--- START ---

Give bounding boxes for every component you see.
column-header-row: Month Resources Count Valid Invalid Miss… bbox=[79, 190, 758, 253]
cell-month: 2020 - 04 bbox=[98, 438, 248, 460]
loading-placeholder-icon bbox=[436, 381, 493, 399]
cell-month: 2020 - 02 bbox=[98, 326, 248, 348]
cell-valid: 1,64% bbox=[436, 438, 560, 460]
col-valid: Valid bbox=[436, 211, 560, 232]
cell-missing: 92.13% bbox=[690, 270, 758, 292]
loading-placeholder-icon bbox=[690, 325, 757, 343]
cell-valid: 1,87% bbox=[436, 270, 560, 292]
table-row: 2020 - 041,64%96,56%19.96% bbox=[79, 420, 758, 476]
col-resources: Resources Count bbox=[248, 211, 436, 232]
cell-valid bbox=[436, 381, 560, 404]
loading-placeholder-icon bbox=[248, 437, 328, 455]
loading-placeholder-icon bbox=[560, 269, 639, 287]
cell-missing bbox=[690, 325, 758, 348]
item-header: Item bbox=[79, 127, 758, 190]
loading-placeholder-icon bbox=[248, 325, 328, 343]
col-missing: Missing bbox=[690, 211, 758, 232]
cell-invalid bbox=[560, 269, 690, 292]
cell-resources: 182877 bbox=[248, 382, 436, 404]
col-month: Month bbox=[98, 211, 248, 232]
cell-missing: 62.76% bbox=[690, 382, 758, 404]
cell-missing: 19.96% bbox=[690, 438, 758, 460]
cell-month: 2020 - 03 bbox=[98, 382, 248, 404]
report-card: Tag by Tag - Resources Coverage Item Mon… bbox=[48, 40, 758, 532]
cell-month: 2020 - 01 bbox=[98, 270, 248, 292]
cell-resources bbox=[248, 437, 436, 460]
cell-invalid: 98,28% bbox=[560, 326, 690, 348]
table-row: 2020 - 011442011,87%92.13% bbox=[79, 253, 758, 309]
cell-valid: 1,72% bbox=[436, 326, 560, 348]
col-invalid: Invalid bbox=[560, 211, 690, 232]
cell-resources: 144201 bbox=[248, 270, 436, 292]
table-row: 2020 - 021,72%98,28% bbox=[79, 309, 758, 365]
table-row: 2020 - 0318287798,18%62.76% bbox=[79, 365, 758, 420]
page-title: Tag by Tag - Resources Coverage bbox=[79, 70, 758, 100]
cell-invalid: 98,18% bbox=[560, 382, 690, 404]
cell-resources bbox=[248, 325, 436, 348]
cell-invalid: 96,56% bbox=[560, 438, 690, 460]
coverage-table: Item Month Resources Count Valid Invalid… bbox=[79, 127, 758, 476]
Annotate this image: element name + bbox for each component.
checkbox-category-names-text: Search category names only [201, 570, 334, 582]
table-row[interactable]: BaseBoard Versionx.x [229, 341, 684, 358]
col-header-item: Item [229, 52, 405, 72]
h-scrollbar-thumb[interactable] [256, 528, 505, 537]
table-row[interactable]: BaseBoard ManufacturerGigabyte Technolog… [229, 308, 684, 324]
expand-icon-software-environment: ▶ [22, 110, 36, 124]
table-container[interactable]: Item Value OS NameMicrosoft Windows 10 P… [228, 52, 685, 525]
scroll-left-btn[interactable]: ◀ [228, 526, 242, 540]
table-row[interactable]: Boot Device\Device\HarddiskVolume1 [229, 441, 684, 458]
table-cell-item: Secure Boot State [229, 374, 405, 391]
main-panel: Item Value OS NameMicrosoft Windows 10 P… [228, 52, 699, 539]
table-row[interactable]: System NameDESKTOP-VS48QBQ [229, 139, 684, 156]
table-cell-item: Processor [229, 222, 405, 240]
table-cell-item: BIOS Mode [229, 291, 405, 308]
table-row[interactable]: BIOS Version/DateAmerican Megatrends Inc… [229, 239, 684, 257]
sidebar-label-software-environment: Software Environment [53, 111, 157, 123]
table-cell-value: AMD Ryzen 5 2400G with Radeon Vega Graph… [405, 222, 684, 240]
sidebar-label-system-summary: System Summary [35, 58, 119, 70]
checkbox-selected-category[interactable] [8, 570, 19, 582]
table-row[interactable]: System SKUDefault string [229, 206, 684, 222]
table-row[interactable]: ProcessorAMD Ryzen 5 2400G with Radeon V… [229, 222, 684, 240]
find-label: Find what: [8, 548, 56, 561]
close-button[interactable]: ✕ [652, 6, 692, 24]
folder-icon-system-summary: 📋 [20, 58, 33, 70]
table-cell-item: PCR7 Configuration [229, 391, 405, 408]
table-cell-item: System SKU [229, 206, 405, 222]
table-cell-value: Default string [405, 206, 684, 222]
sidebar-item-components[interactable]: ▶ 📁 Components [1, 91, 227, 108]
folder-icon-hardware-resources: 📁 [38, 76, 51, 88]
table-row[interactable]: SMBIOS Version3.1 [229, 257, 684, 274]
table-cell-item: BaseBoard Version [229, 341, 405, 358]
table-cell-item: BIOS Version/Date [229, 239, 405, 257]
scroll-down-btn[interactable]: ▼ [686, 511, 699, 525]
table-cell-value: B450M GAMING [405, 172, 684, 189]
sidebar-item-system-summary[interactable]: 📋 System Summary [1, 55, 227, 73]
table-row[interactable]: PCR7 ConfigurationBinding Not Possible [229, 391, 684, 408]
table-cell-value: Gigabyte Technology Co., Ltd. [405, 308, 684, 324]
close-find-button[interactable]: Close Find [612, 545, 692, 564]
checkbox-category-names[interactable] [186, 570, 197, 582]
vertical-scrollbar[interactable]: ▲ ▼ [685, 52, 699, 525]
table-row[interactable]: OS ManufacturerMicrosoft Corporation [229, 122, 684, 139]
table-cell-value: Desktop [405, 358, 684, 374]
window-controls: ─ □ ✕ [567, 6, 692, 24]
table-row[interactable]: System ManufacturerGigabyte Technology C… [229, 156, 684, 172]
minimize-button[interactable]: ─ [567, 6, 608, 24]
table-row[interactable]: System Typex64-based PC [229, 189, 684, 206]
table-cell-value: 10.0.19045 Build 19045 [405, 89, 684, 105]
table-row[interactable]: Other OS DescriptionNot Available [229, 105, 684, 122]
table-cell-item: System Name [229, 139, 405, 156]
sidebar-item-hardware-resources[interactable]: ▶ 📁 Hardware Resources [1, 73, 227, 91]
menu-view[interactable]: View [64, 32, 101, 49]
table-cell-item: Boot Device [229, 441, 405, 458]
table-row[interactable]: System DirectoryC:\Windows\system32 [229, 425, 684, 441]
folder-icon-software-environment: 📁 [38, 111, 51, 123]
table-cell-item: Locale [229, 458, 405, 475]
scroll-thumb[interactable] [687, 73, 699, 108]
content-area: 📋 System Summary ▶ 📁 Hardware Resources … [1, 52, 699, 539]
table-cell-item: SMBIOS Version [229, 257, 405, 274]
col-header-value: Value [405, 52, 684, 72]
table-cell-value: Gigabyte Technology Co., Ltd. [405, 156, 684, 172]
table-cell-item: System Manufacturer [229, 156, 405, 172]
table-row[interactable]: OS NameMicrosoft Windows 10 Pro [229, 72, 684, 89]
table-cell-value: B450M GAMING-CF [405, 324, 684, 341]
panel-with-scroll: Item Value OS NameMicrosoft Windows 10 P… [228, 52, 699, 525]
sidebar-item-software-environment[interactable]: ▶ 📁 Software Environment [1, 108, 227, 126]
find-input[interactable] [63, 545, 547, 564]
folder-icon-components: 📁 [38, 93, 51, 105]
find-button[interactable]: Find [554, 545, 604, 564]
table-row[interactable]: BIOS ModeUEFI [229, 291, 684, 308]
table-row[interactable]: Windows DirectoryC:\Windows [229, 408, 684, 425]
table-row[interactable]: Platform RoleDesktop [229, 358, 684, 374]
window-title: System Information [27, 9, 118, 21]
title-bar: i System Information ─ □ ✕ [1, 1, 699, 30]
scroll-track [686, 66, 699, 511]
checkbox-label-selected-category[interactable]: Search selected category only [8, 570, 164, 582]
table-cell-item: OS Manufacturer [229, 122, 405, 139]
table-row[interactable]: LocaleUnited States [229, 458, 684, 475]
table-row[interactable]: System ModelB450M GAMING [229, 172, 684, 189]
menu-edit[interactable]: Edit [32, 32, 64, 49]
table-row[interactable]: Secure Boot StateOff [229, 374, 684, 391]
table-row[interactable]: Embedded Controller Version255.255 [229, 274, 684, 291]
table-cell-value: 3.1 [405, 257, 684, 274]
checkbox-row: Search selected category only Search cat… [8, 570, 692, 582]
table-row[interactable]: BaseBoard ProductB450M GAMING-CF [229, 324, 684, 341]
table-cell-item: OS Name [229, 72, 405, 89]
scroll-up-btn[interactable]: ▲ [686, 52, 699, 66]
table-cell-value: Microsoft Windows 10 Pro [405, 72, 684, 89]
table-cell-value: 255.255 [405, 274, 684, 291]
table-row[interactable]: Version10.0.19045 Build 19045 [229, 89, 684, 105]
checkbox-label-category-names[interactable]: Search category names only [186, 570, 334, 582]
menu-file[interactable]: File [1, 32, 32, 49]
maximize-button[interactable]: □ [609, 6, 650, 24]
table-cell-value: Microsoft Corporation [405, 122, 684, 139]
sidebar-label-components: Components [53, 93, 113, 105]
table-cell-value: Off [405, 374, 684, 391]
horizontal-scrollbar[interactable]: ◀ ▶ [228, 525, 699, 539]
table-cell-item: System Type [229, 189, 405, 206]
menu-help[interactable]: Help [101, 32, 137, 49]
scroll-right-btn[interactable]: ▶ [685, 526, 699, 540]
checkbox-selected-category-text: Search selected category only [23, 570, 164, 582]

--- END ---

Exercise directions: For each line in the data above that contains the string "with", extract the line.

Response below:
table-cell-value: AMD Ryzen 5 2400G with Radeon Vega Graph… [405, 222, 684, 240]
table-row[interactable]: ProcessorAMD Ryzen 5 2400G with Radeon V… [229, 222, 684, 240]
panel-with-scroll: Item Value OS NameMicrosoft Windows 10 P… [228, 52, 699, 525]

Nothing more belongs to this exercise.